← Back to context

Comment by onyx228

9 days ago

The thing I would appreciate much more than performance in "embarrassing LLM questions" is a method of finding these, and figuring out by some form of statistical sampling, what the cardinality is of those for each LLM.

It's difficult to do because LLMs immediately consume all available corpus, so there is no telling if the algorithm improved, or if it just wrote one more post-it note and stuck it on its monitor. This is an agency vs replay problem.

Preventing replay attacks in data processing is simple: encrypt, use a one time pad, similarly to TLS. How can one make problems which are at the same time natural-language, but where at the same time the contents, still explained in plain English, are "encrypted" such that every time an LLM reads them, they are novel to the LLM?

Perhaps a generative language model could help. Not a large language model, but something that understands grammar enough to create problems that LLMs will be able to solve - and where the actual encoding of the puzzle is generative, kind of like a random string of balanced left and right parentheses can be used to encode a computer program.

Maybe it would make sense to use a program generator that generates a random program in a simple, sandboxed language - say, I don't know, LUA - and then translates that to plain English for the LLM, and asks it what the outcome should be, and then compares it with the LUA program, which can be quickly executed for comparison.

Either way we are dealing with an "information war" scenario, which reminds me of the relevant passages in Neal Stephenson's The Diamond Age about faking statistical distributions by moving units to weird locations in Africa. Maybe there's something there.

I'm sure I'm missing something here, so please let me know if so.

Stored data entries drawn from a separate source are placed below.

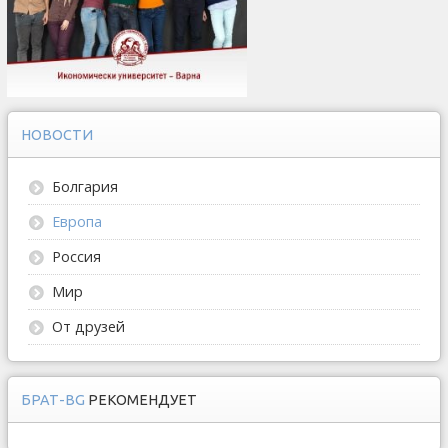
НОВОСТИ
Болгария
Европа
Россия
Мир
От друзей
БРАТ-BG
РЕКОМЕНДУЕТ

I like your idea of finding the pattern of those "embarrassing LLM questions". However, I do not understand your example. What is a random program? Is it a program that compiles/executes without error but can literally do anything? Also, how do you translate a program to plain English?

  • A randomly generated program from a space of programs defined by a set of generating actions.

    A simple example is a programming language that can only operate on integers, do addition, subtraction, multiplication, and can check for equality. You can create an infinite amount of programs of this sort. Once generated, these programs are quickly evaluated within a split second. You can translate them all to English programmatically, ensuring grammatical and semantical correctness, by use of a generating rule set that translates the program to English. The LLM can provide its own evaluation of the output.

    For example:

    program:

    1 + 2 * 3 == 7

    evaluates to true in its machine-readable, non-LLM form.

    LLM-readable english form:

    Is one plus two times three equal to seven?

    The LLM will evaluate this to either true or false. You compare with what classical execution provided.

    Now take this principle, and create a much more complex system which can create more advanced interactions. You could talk about geometry, colors, logical sequences in stories, etc.